(WHAT IS NEEDED):
The job is to output each record exactly as it stands, pictures excluded.

(DATA TO USE):
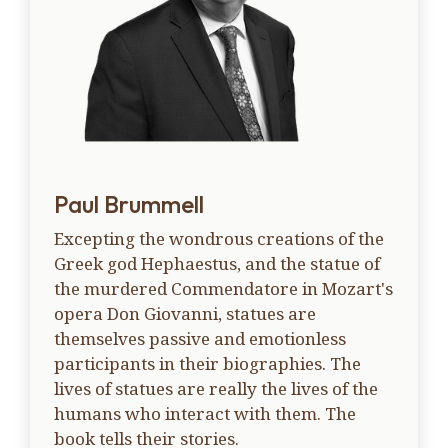
Paul Brummell
Excepting the wondrous creations of the
Greek god Hephaestus, and the statue of
the murdered Commendatore in Mozart's
opera Don Giovanni, statues are
themselves passive and emotionless
participants in their biographies. The
lives of statues are really the lives of the
humans who interact with them. The
book tells their stories.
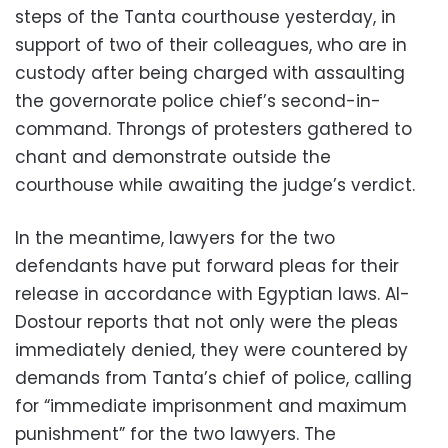
steps of the Tanta courthouse yesterday, in
support of two of their colleagues, who are in
custody after being charged with assaulting
the governorate police chief’s second-in-
command. Throngs of protesters gathered to
chant and demonstrate outside the
courthouse while awaiting the judge’s verdict.
In the meantime, lawyers for the two
defendants have put forward pleas for their
release in accordance with Egyptian laws. Al-
Dostour reports that not only were the pleas
immediately denied, they were countered by
demands from Tanta’s chief of police, calling
for “immediate imprisonment and maximum
punishment” for the two lawyers. The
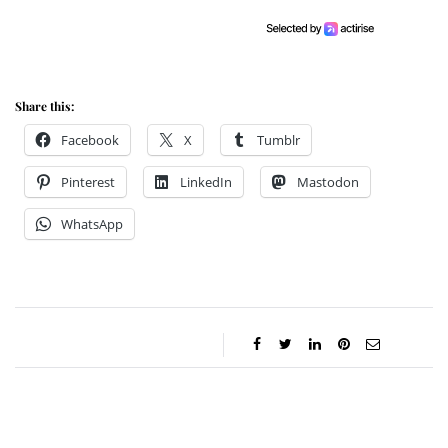
Share this:
Facebook
X
Tumblr
Pinterest
LinkedIn
Mastodon
WhatsApp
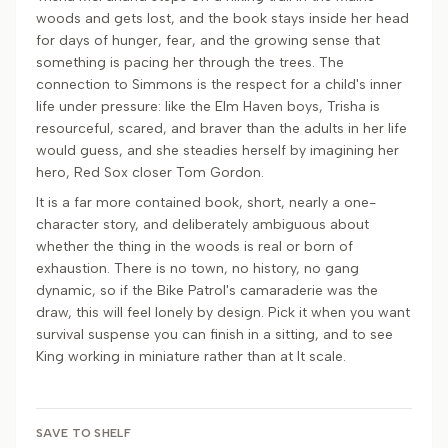
woods and gets lost, and the book stays inside her head
for days of hunger, fear, and the growing sense that
something is pacing her through the trees. The
connection to Simmons is the respect for a child's inner
life under pressure: like the Elm Haven boys, Trisha is
resourceful, scared, and braver than the adults in her life
would guess, and she steadies herself by imagining her
hero, Red Sox closer Tom Gordon.
It is a far more contained book, short, nearly a one-
character story, and deliberately ambiguous about
whether the thing in the woods is real or born of
exhaustion. There is no town, no history, no gang
dynamic, so if the Bike Patrol's camaraderie was the
draw, this will feel lonely by design. Pick it when you want
survival suspense you can finish in a sitting, and to see
King working in miniature rather than at It scale.
SAVE TO SHELF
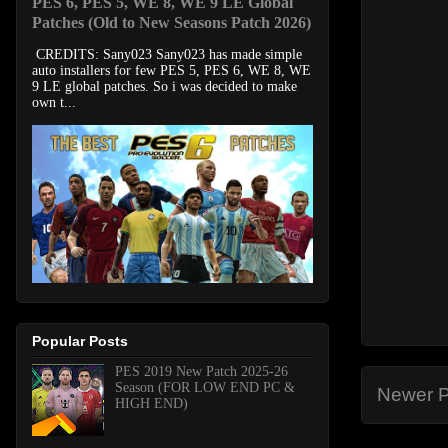
PES 6, PES 5, WE 8, WE 9 LE Global
Patches (Old to New Seasons Patch 2026)
CREDITS: Sany023 Sany023 has made simple
auto installers for few PES 5, PES 6, WE 8, WE
9 LE global patches. So i was decided to make
own t...
Popular Posts
PES 2019 New Patch 2025-26
Season (FOR LOW END PC &
Newer P
HIGH END)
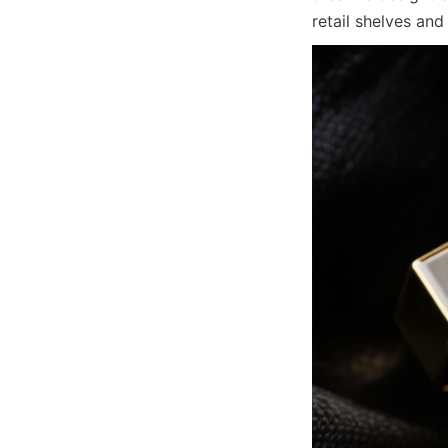
retail shelves and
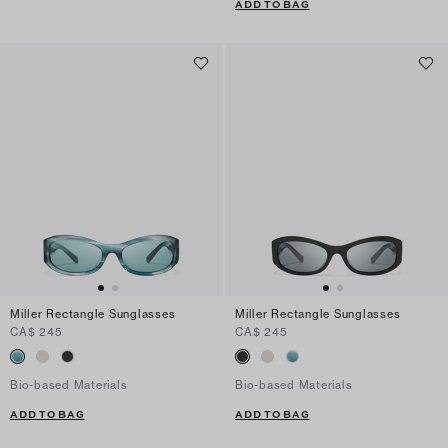
ADD TO BAG
Miller Rectangle Sunglasses
Miller Rectangle Sunglasses
CA$ 245
CA$ 245
Bio-based Materials
Bio-based Materials
ADD TO BAG
ADD TO BAG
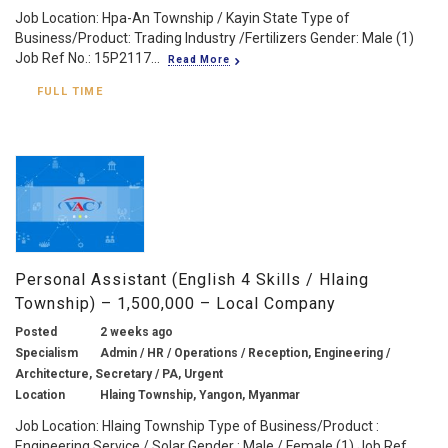
Job Location: Hpa-An Township / Kayin State Type of
Business/Product: Trading Industry /Fertilizers Gender: Male (1)
Job Ref No.: 15P2117...
Read More
FULL TIME
Personal Assistant (English 4 Skills / Hlaing
Township) – 1,500,000 – Local Company
Posted
2 weeks ago
Specialism
Admin / HR / Operations / Reception, Engineering /
Architecture, Secretary / PA, Urgent
Location
Hlaing Township, Yangon, Myanmar
Job Location: Hlaing Township Type of Business/Product :
Engineering Service / Solar Gender : Male / Female (1) Job Ref...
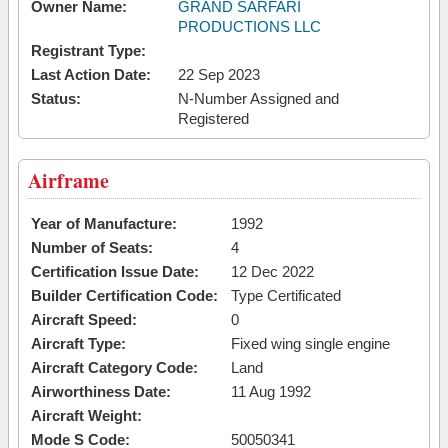
Owner Name:
GRAND SARFARI
PRODUCTIONS LLC
Registrant Type:
Last Action Date:
22 Sep 2023
Status:
N-Number Assigned and
Registered
Airframe
Year of Manufacture:
1992
Number of Seats:
4
Certification Issue Date:
12 Dec 2022
Builder Certification Code:
Type Certificated
Aircraft Speed:
0
Aircraft Type:
Fixed wing single engine
Aircraft Category Code:
Land
Airworthiness Date:
11 Aug 1992
Aircraft Weight:
Mode S Code:
50050341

(ANSWER TO THE PROBLEM):
Paul Brummell
Excepting the wondrous creations of the
Greek god Hephaestus, and the statue of
the murdered Commendatore in Mozart's
opera Don Giovanni, statues are
themselves passive and emotionless
participants in their biographies. The
lives of statues are really the lives of the
humans who interact with them. The
book tells their stories.
steps of the Tanta courthouse yesterday, in
support of two of their colleagues, who are in
custody after being charged with assaulting
the governorate police chief’s second-in-
command. Throngs of protesters gathered to
chant and demonstrate outside the
courthouse while awaiting the judge’s verdict.
In the meantime, lawyers for the two
defendants have put forward pleas for their
release in accordance with Egyptian laws. Al-
Dostour reports that not only were the pleas
immediately denied, they were countered by
demands from Tanta’s chief of police, calling
for “immediate imprisonment and maximum
punishment” for the two lawyers. The
Share this:
Facebook
X
Tumblr
Pinterest
LinkedIn
Mastodon
WhatsApp
woods and gets lost, and the book stays inside her head
for days of hunger, fear, and the growing sense that
something is pacing her through the trees. The
connection to Simmons is the respect for a child's inner
life under pressure: like the Elm Haven boys, Trisha is
resourceful, scared, and braver than the adults in her life
would guess, and she steadies herself by imagining her
hero, Red Sox closer Tom Gordon.
It is a far more contained book, short, nearly a one-
character story, and deliberately ambiguous about
whether the thing in the woods is real or born of
exhaustion. There is no town, no history, no gang
dynamic, so if the Bike Patrol's camaraderie was the
draw, this will feel lonely by design. Pick it when you want
survival suspense you can finish in a sitting, and to see
King working in miniature rather than at It scale.
SAVE TO SHELF
PES 6, PES 5, WE 8, WE 9 LE Global
Patches (Old to New Seasons Patch 2026)
CREDITS: Sany023 Sany023 has made simple
auto installers for few PES 5, PES 6, WE 8, WE
9 LE global patches. So i was decided to make
own t...
Popular Posts
PES 2019 New Patch 2025-26
Season (FOR LOW END PC &
Newer P
HIGH END)
retail shelves and
ADD TO BAG
Miller Rectangle Sunglasses
Miller Rectangle Sunglasses
CA$ 245
CA$ 245
Bio-based Materials
Bio-based Materials
ADD TO BAG
ADD TO BAG
Job Location: Hpa-An Township / Kayin State Type of
Business/Product: Trading Industry /Fertilizers Gender: Male (1)
Job Ref No.: 15P2117...
Read More
FULL TIME
Personal Assistant (English 4 Skills / Hlaing
Township) – 1,500,000 – Local Company
Posted
2 weeks ago
Specialism
Admin / HR / Operations / Reception, Engineering /
Architecture, Secretary / PA, Urgent
Location
Hlaing Township, Yangon, Myanmar
Job Location: Hlaing Township Type of Business/Product :
Engineering Service / Solar Gender : Male / Female (1) Job Ref...
Owner Name:
GRAND SARFARI
PRODUCTIONS LLC
Registrant Type:
Last Action Date:
22 Sep 2023
Status:
N-Number Assigned and
Registered
Airframe
Year of Manufacture:
1992
Number of Seats:
4
Certification Issue Date:
12 Dec 2022
Builder Certification Code:
Type Certificated
Aircraft Speed:
0
Aircraft Type:
Fixed wing single engine
Aircraft Category Code:
Land
Airworthiness Date:
11 Aug 1992
Aircraft Weight:
Mode S Code:
50050341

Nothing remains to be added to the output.